The macro conditions that would most directly re-engage U.S. institutional demand are also the ones that would resolve the current geopolitical and monetary policy overhang: a credible Iran conflict de-escalation that reduces oil price inflation, a Federal Reserve pivot toward easier monetary policy, and a stabilization in the risk appetite of U.S. institutional investors. Until those conditions materialize, the ETP data suggests that recovery in global flows will remain geographically narrow and asset-concentrated rather than broad-based.
8. Total AUM and Year-to-Date Context
The restoration of total crypto ETP assets under management to approximately $131.8 billion provides a useful macro reference point. This level is described as roughly in line with the same point in the prior year — meaning that despite the substantial decline from bitcoin's October 2025 all-time high above $126,000, the institutional infrastructure supporting crypto investment products has not meaningfully shrunk in absolute AUM terms. The number of products, issuers, and jurisdictions offering crypto ETPs has expanded rather than contracted, even as the underlying asset prices have declined.
This AUM stability is evidence of the structural institutionalization of crypto as an asset class. Institutional investors who established crypto allocations during the 2024–2025 bull cycle have largely maintained those allocations through the bear market rather than exiting entirely, even if they have reduced the size of positions. The ETP infrastructure — the funds, the custody arrangements, the regulatory approvals — is mature enough to sustain itself through the current cycle in a way that prior bear markets, when institutional infrastructure was less developed, did not.
9. The Inflow Rebound in Historical Perspective
The $224 million weekly inflow, while a positive reversal from the prior week's outflow, is modest by the standards of the bull market period. During the strongest weeks of bitcoin's run toward its October 2025 all-time high, weekly global crypto ETP inflows routinely exceeded $1 billion and occasionally reached $2 billion or more. The current level of inflow activity represents a fraction of the peak demand environment.
Viewed from the perspective of the bear market recovery trajectory, however, the data is more encouraging. The year-to-date total of $1.2 billion in net inflows — slightly ahead of the prior year pace — suggests that the institutional flow picture has not reverted to the outflow-dominated environment of 2022 and 2023. Despite the bear market conditions, institutional investors as a category continue to allocate incrementally to crypto through ETP vehicles, which is a structural difference from prior cycles when institutional product availability was more limited.
10. What the Flow Data Signals for the Weeks Ahead
The CoinShares weekly data provides a useful diagnostic for reading where institutional conviction currently sits in the global market. The key signals for the weeks ahead are whether U.S. ETP inflows accelerate to match European levels, whether XRP's strong weekly flows translate into more durable price support, and whether ether outflows stabilize as the CLARITY Act path becomes clearer. Each of these variables has a corresponding macro or regulatory driver that will determine its trajectory.

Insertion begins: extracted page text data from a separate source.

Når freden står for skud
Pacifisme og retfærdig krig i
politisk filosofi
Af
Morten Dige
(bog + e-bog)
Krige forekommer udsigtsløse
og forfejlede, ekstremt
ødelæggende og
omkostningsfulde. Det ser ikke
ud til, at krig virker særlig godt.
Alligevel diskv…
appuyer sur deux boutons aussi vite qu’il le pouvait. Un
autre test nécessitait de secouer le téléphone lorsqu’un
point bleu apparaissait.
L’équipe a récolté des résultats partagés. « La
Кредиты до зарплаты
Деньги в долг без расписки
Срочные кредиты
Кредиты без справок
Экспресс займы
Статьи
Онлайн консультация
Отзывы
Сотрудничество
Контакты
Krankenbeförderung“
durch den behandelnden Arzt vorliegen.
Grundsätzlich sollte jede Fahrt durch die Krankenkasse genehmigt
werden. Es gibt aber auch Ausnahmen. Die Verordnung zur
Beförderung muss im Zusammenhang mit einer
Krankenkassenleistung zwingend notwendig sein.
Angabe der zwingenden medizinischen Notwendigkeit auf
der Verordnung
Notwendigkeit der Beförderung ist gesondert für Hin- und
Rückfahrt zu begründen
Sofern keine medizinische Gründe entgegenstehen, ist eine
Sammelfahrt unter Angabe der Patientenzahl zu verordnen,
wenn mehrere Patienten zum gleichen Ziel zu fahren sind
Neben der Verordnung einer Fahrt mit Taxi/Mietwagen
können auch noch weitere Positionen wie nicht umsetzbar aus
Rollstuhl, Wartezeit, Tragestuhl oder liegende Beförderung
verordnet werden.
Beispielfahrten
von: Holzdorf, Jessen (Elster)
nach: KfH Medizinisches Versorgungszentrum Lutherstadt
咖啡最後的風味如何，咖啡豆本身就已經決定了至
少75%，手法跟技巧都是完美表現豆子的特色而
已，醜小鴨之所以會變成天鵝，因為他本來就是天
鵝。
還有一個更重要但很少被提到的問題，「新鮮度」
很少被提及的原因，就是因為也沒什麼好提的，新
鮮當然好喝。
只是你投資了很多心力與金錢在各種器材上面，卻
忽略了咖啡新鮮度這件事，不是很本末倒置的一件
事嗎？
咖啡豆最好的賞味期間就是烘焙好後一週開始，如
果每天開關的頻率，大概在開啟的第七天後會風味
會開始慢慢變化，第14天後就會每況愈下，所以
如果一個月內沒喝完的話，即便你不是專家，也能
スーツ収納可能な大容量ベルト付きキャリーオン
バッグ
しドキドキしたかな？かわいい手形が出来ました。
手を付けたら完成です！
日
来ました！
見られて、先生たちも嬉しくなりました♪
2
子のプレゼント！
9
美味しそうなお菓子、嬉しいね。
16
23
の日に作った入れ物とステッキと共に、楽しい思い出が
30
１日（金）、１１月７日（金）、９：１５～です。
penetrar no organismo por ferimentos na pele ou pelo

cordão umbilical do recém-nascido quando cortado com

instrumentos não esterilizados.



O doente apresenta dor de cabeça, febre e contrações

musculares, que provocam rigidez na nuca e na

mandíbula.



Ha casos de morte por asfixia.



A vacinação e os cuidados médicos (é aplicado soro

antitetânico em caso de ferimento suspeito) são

For now, the $224 million inflow rebound is best understood as a narrow, geography-concentrated, and asset-specific recovery rather than a broad-based return of institutional risk appetite. The underlying demand structure for crypto through institutional channels has stabilized and is improving at the margins, but the conditions for a sustained and broad-based recovery in ETP flows — U.S. demand re-engagement, ether regulatory clarity, geopolitical resolution — have not yet materialized. When they do, the ETP data will likely be one of the earliest indicators of the shift.